Record set:
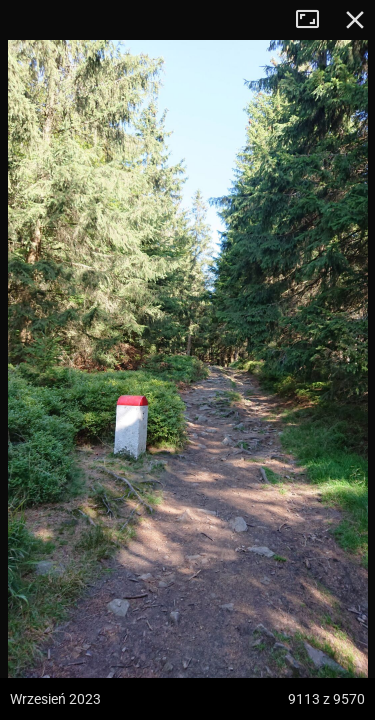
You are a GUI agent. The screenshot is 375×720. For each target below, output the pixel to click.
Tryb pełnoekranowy (315, 20)
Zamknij (355, 20)
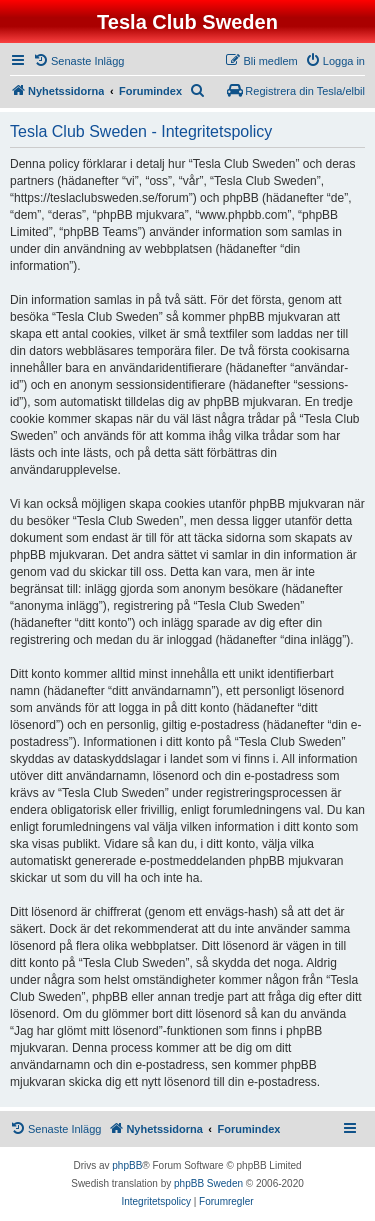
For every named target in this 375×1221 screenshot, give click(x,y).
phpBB (127, 1165)
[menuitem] (78, 61)
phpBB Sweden (208, 1183)
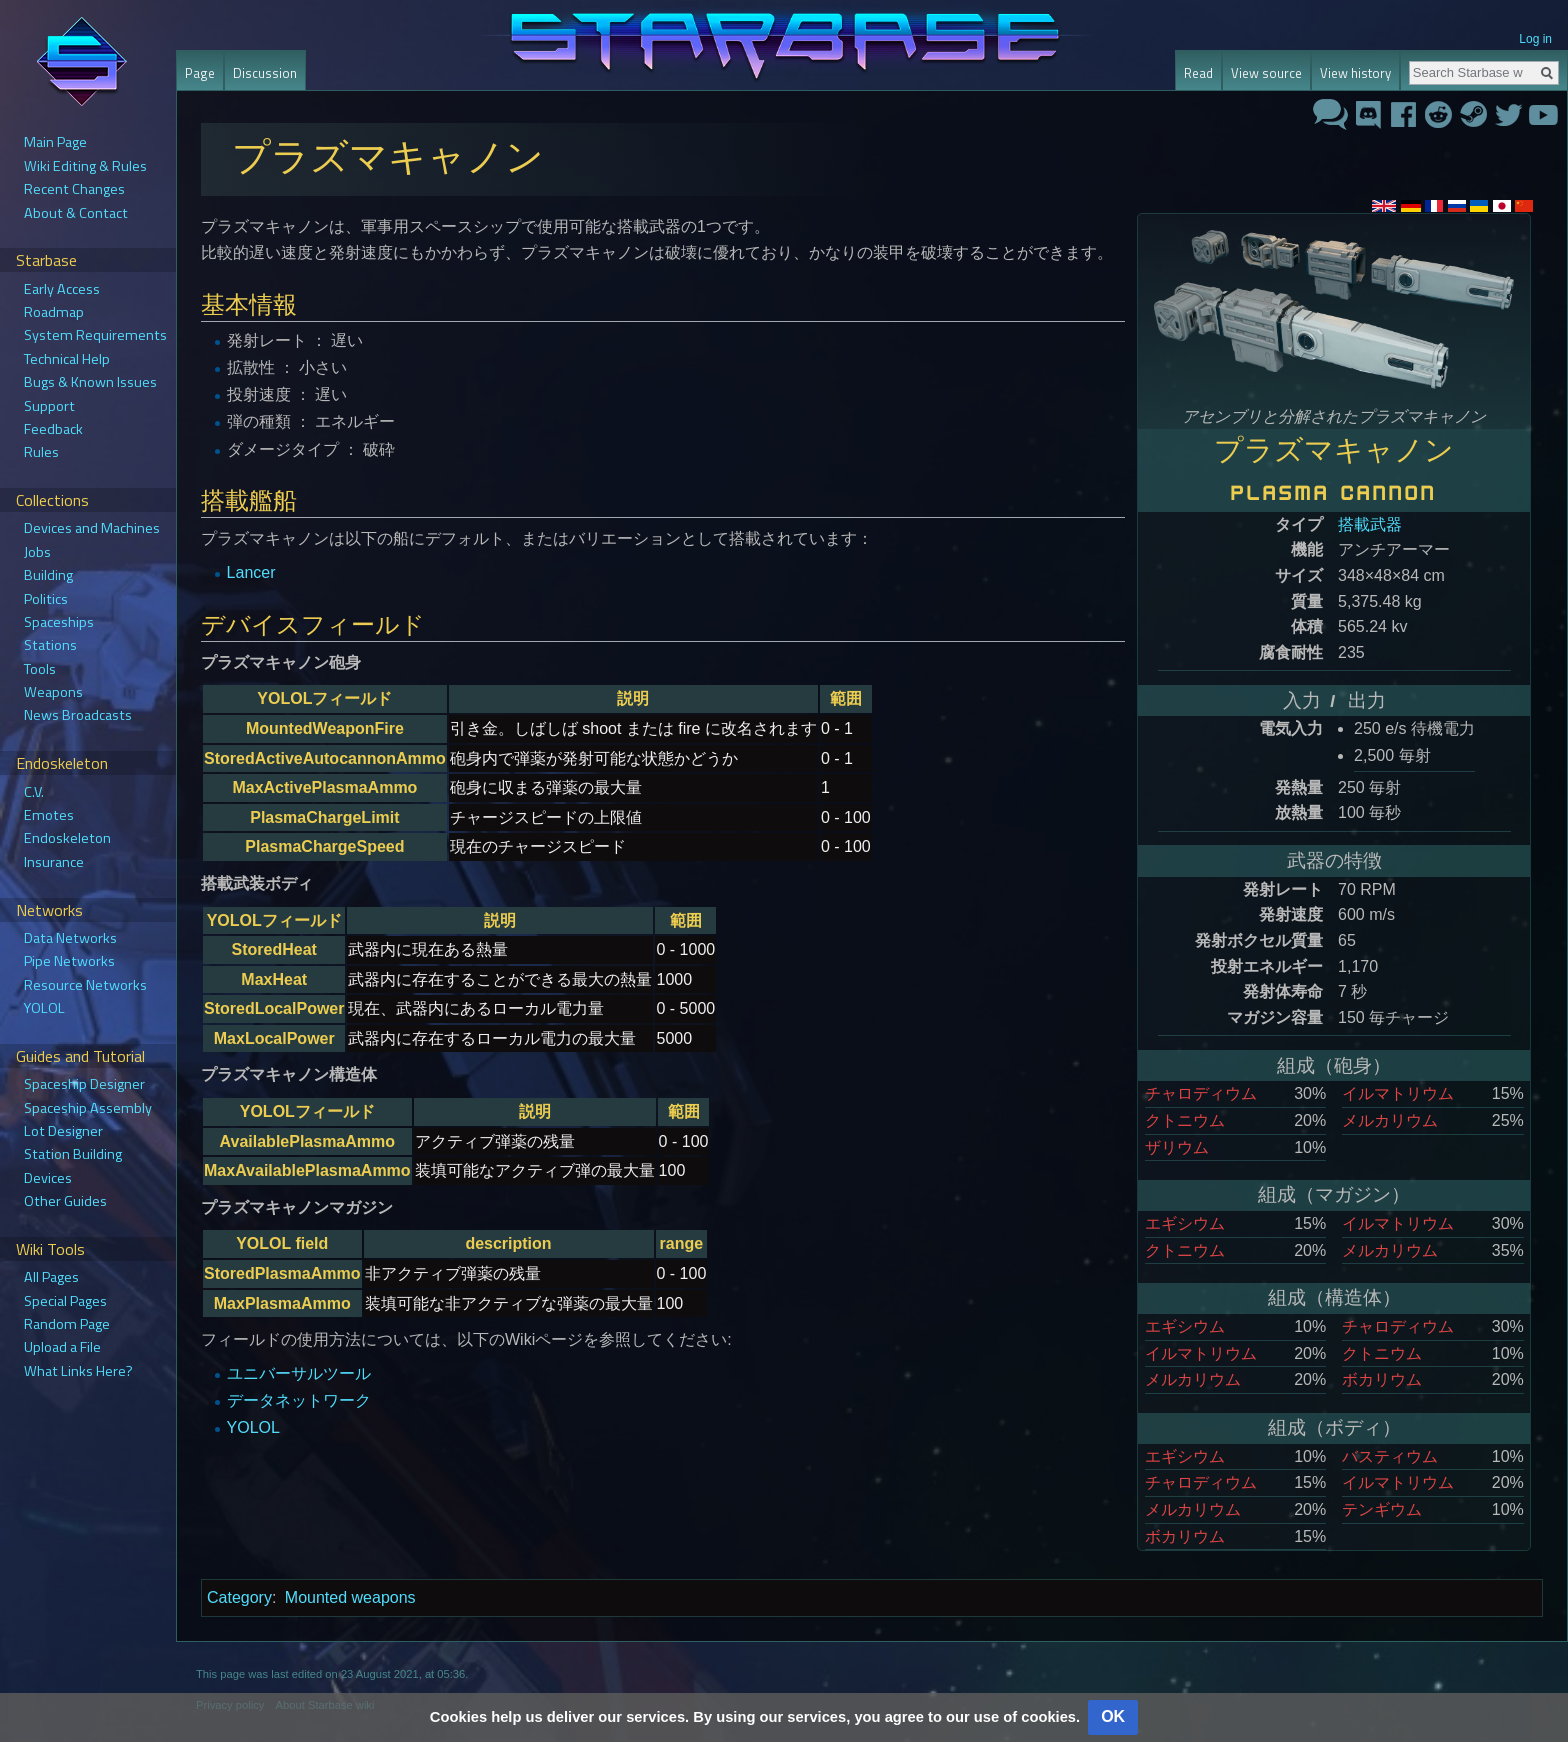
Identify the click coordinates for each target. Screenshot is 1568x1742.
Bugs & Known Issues (90, 382)
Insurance (54, 862)
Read (1198, 73)
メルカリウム (1390, 1120)
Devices (48, 1178)
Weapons (53, 692)
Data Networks (70, 938)
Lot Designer (63, 1131)
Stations (50, 645)
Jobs (37, 552)
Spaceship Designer (84, 1084)
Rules (41, 452)
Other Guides (65, 1201)
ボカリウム (1382, 1379)
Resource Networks (85, 985)
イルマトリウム (1398, 1093)
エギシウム (1185, 1223)
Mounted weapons (350, 1597)
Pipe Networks (69, 961)
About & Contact (76, 213)
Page (200, 73)
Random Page (67, 1324)
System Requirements (95, 335)
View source (1266, 73)
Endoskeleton (67, 838)
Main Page (55, 142)
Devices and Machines (92, 528)
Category (239, 1597)
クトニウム (1185, 1120)
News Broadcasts (78, 715)
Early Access (62, 289)
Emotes (49, 815)
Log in (1535, 39)
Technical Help (67, 359)
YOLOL (253, 1427)
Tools (40, 669)
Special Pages (65, 1301)
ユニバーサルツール (299, 1373)
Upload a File (62, 1347)
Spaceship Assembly (88, 1108)
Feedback (53, 429)
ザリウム (1177, 1147)
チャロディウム (1201, 1093)
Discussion (265, 73)
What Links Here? (78, 1371)
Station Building (73, 1154)
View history (1355, 73)
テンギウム (1382, 1509)
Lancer (251, 572)
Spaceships (59, 622)
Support (49, 406)
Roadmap (54, 312)
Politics (46, 599)
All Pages (51, 1277)
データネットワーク (299, 1400)
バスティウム (1390, 1456)
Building (48, 575)
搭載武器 (1370, 524)
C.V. (34, 792)
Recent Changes (74, 189)
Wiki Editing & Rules (85, 166)
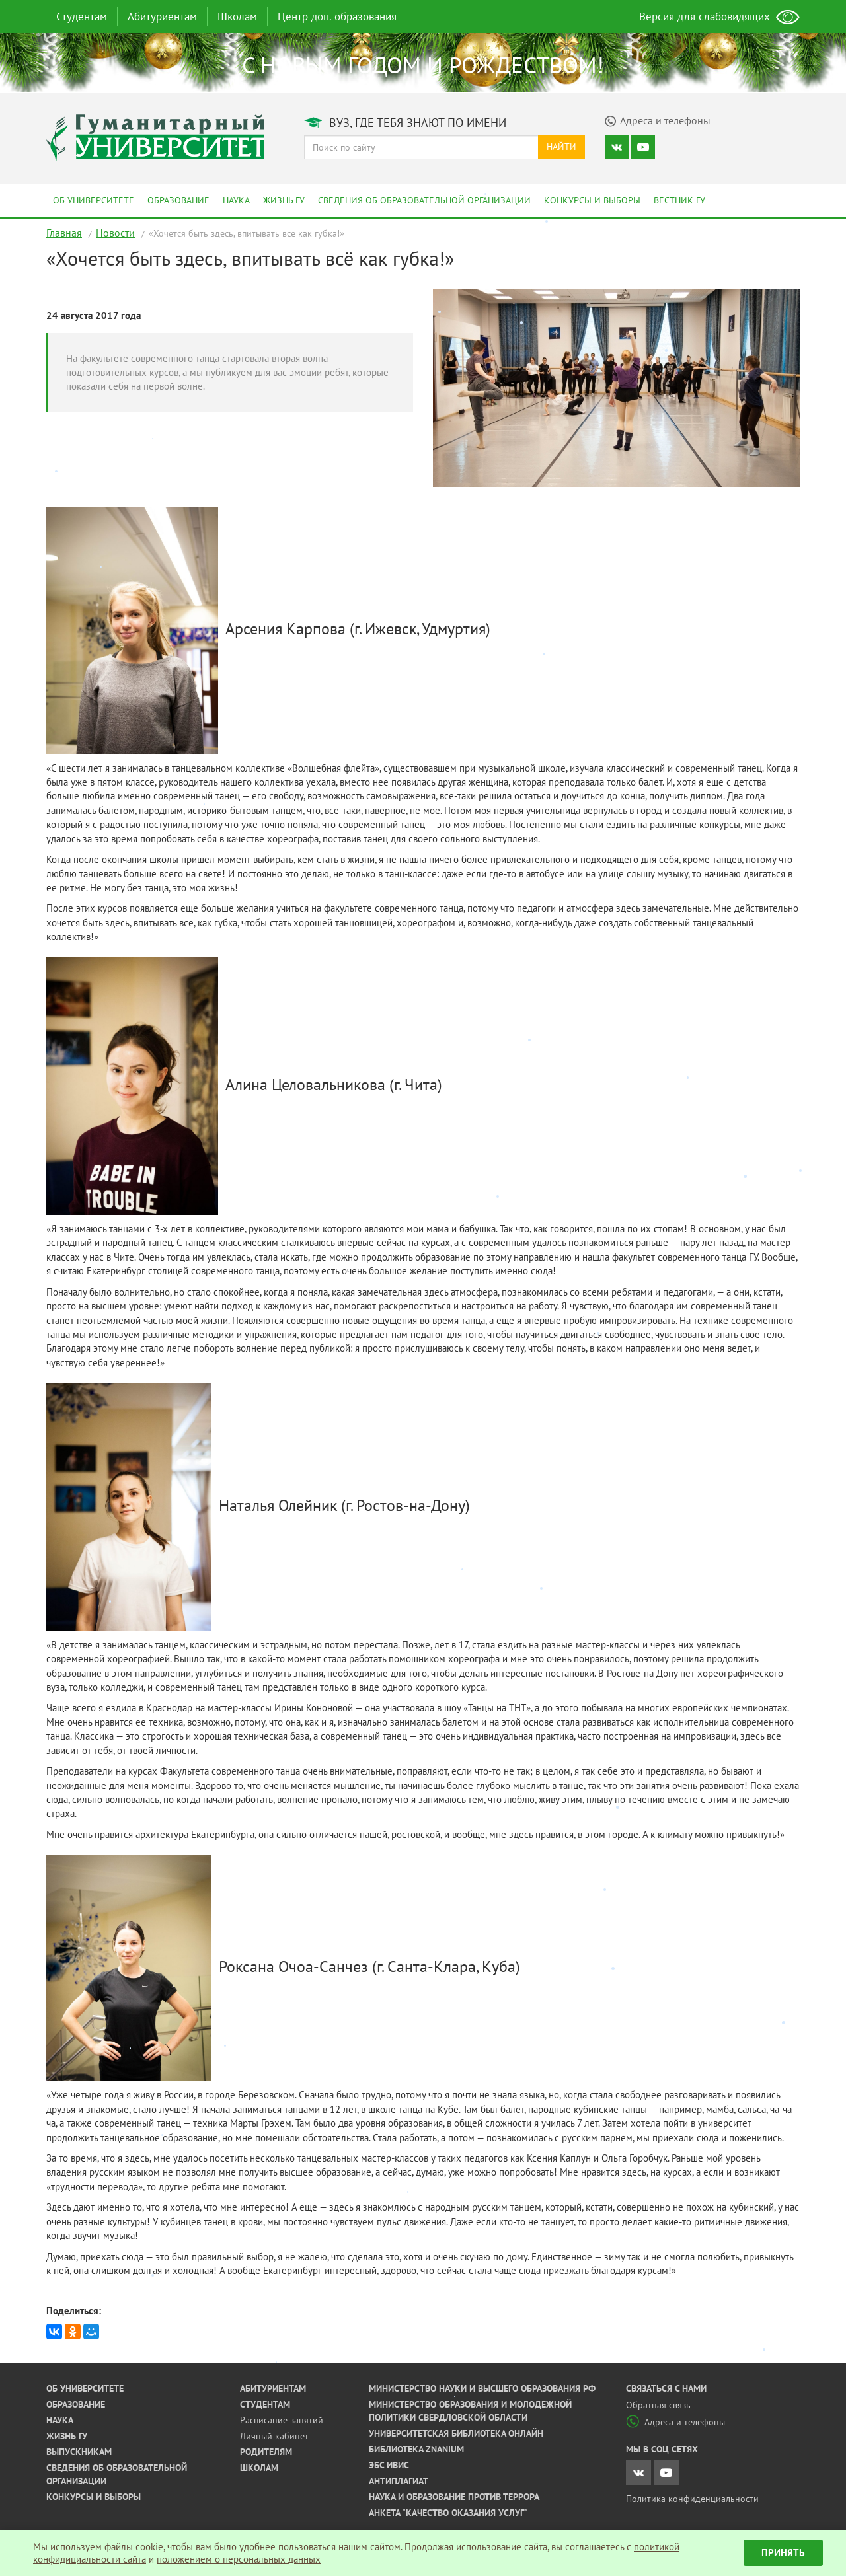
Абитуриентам (162, 16)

Exercise: Would you please copy all lines in the data that contain the word "each"?

Final answer:
You are a GUI agent. The screenshot is 375×720. For each target below, output the pixel to click.
Identify the click coordinates for each target. Screenshot is 1568x1742.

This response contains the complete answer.